Denizen didn’t remember his father at all.

Simon flashed him a faint, sympathetic smile. He knew exactly where Denizen’s thoughts were.

‘Listen,’ he said as the bell announced the end of lunch, ‘I should get down to class. I’ll tell Ms Hynes you can’t make it because you have to pack.’

‘That’ll take like ten minutes. I don’t need to –’

‘You’re right,’ Simon said. ‘I’ll tell her you’ll be along shortly. Maybe you could ask for some extra homework to take with you.’

‘Ah,’ Denizen said, grinning. ‘Cool.’ They stared at each other awkwardly.

‘It’s just a day or two,’ Denizen said. ‘I’ll probably be home tomorrow.’

‘Sure,’ Simon said.‘Yeah. Look. Enjoy yourself, all right? Have a chat with her. Try not to overthink things. Let her spoil you if she feels guilty about not being around. See what you can find – yeah? Best of luck.’

Denizen loved words, but that didn’t mean he could always find the ones he needed. Instead, he wrapped his arms round Simon in a tight, quick hug.

And then he was alone, note crumpled in his hand.

Outside, the courtyard quieted. Denizen sighed. As nice as it was to take a few hours off class – he wouldn’t have been able to concentrate anyway, the phrase absentee aunt bouncing round his skull like a bee in a jar – he wouldn’t have minded some company. Now he was alone with his thoughts, and he couldn’t help but turn them over and over in his head.

Denizen Hardwick had an aunt. So where had she been all this time?

Maybe she hadn’t known he existed. Families fell out all the time – that had been the main theme in both Love on the High Seas and The Politics of Renaissance Italy – so maybe she was only tracking him down now. Was she his mother’s sister or his father’s? What had happened that had made them lose touch?
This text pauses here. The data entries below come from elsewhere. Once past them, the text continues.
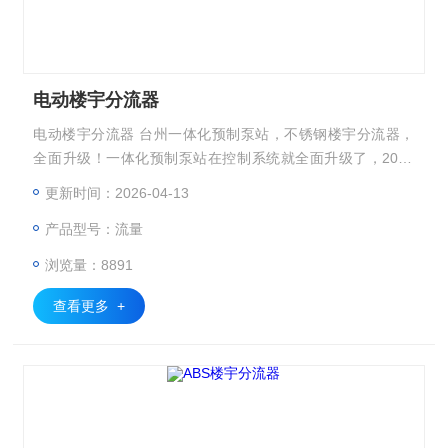
电动楼宇分流器
电动楼宇分流器 台州一体化预制泵站，不锈钢楼宇分流器，
全面升级！一体化预制泵站在控制系统就全面升级了，2019
年泵站控制升级可以手机远程控制更改参数，还可以视频预览
更新时间：2026-04-13
看看工作状态，是否有故障表面是否破损。
产品型号：流量
浏览量：8891
查看更多 +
His stomach knotted. There was so much he wanted to ask her. Would she cry? He wasn’t going to cry – that would be terrible. But she might. Were there going to be hugs? Would that be weird?

Denizen tried to imagine what it would be like. The woman would be . . . small, he supposed, maybe with his eyes and hair. His imagination had very little to go on. A hazy image formed in his mind of a chubby woman with red hair, her features a strange mix of his and those of Crosscaper’s cook, Mrs Mollins – the most auntish woman he knew.

In his imagination, the hybrid Mollins-aunt fell to her knees and started sobbing when she saw him. Denizen squirmed. That image just made him uncomfortable. Then again, if awkward aunt-hugging led to answers about his past...

As far as Denizen was concerned, 6 p.m. couldn’t come quick enough.